Ok, so Hachimantai Resort is not to me the ultimate picture of skiing in Japan. I have been there a few times over the past few years, mostly to accompany skiing comrades who were still novices, or to teach classes in skiing at the schools where I work at.
For that purpose, Hachimantai Resort is quite good. I have been there many times and seen large groups of ski students, usually from schools, to get their ski lessons. The large groups are not just local, I have seen them come from as far away as Tokyo, from that I gather that Hachimantai has a national reputation as a good place to learn.
Why not? It is a small ski area with a few chairlifts and some wide well-cut trails ranging from nearly flat to reasonable intermediate trails where the advancing student can experiment a little more. The high-speed quadruple chairlift that is the main lift for the mountain is pretty decent for keeping one warm on those cold miserable days. On nice days Hachimantai Resort has a view of Mount Iwate, that is simply breath taking, as none of Iwate Prefecture's Ski Areas are closer. Resort (as it is called to differentiate it from neighboring Hachimantai Ski Area) is right at the base of the mountain. I have memories of going up the chair with a snowboarding friend, pointing out the steaming side cone of Iwate (Yes, Iwate-San has been "a little" active in the past few years), and her absolutely refusing to look at it.

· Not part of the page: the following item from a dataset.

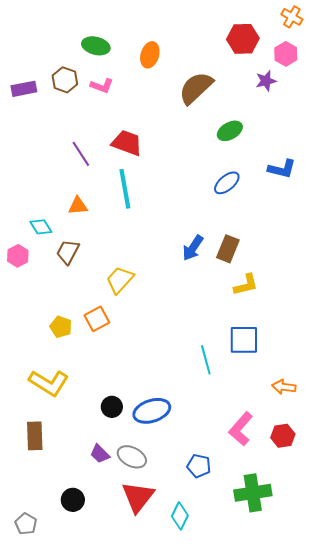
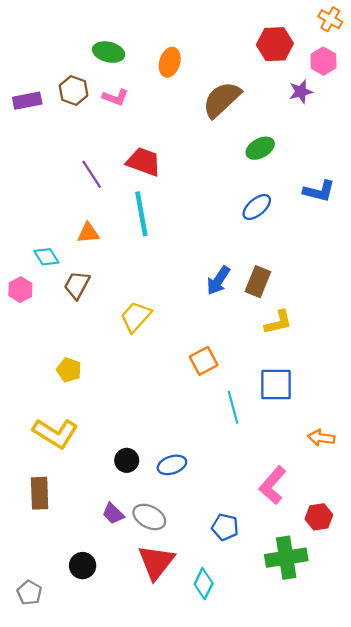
orange square: (97, 319) -> (204, 361), moved
blue ellipse: (152, 411) -> (172, 465), size x0.7
red hexagon: (283, 436) -> (319, 517), moved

For skilled snowboarders, who don't necessarily need as much of the "steeps" as an accomplished skier, it appears to be popular, especially among the younger crowd, who most likely enjoy the budget-friendly prices for tickets here. Unlike skiers, who are most likely novices, their teachers, or "roped in by my friends" experts, skilled snowboarders can be seen enjoying this mountain.
The night skiing, while not as good as Geto and Appi, the two best places in the prefecture to night ski, is pretty decent, and better than most in the prefecture. It has been a popular mid-week place to night ski with my friends, though I have never tried it.

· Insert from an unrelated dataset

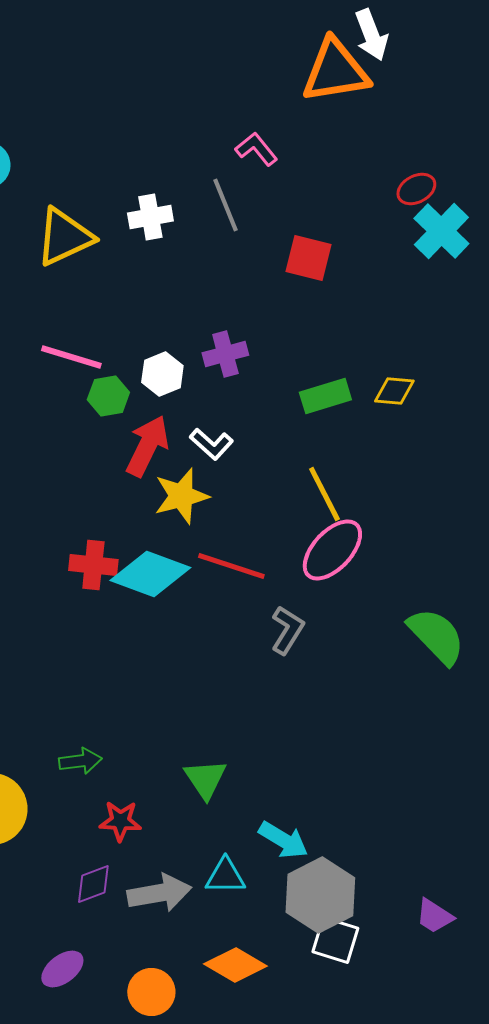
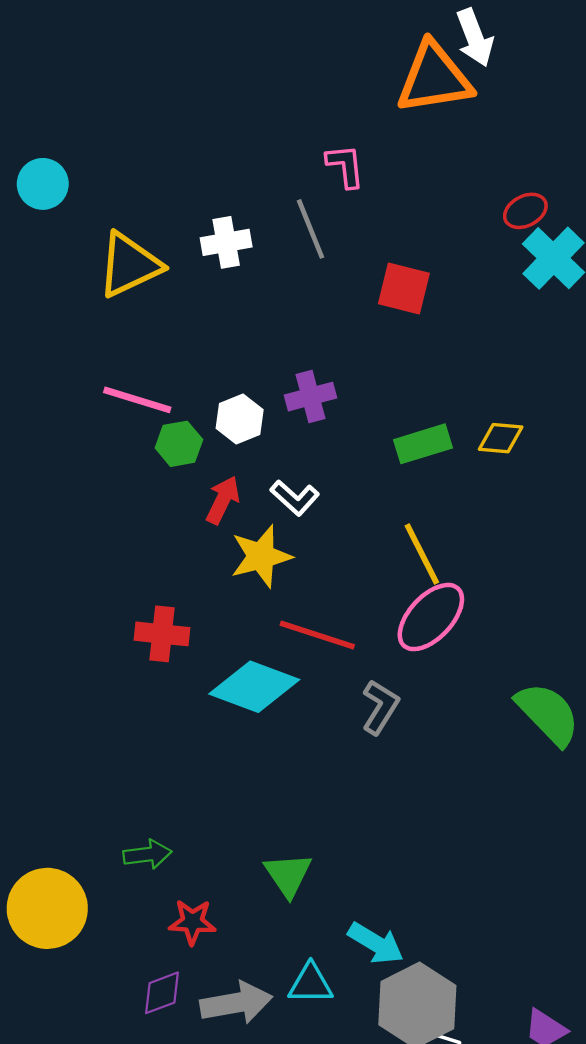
pink L-shape: (256, 149) -> (345, 166), turned 33
red arrow: (147, 446) -> (223, 500), size x0.7
cyan diamond: (150, 574) -> (254, 687), moved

The facilities, rental, cafeteria, etc. are not exactly outstanding, but not especially bad either. The adjoining hotel to the ski area and the other hotels, pensions, and such in the area are quite good. It is quite popular with my non-skiing friends, and my guess is that the general areas reputation is built as much on the spectacular mountain view, onsens in the area, and the local resorts ability to host large groups as much as the ski area itself. Call it a resort area that just happens to have a ski area. That ski area is quite decent for learning, or a good compromise if a bunch of friends who have noticeably lower ability than you (or vice versa) want to go skiing/boarding, and you don't want to leave them "eating your tracks". It is also one of the first places I would consider taking a large group of people to. Hachimantai Resort, when taken at the face value of it's "Resort" (as opposed to "Ski Area") appelation, fits the bill.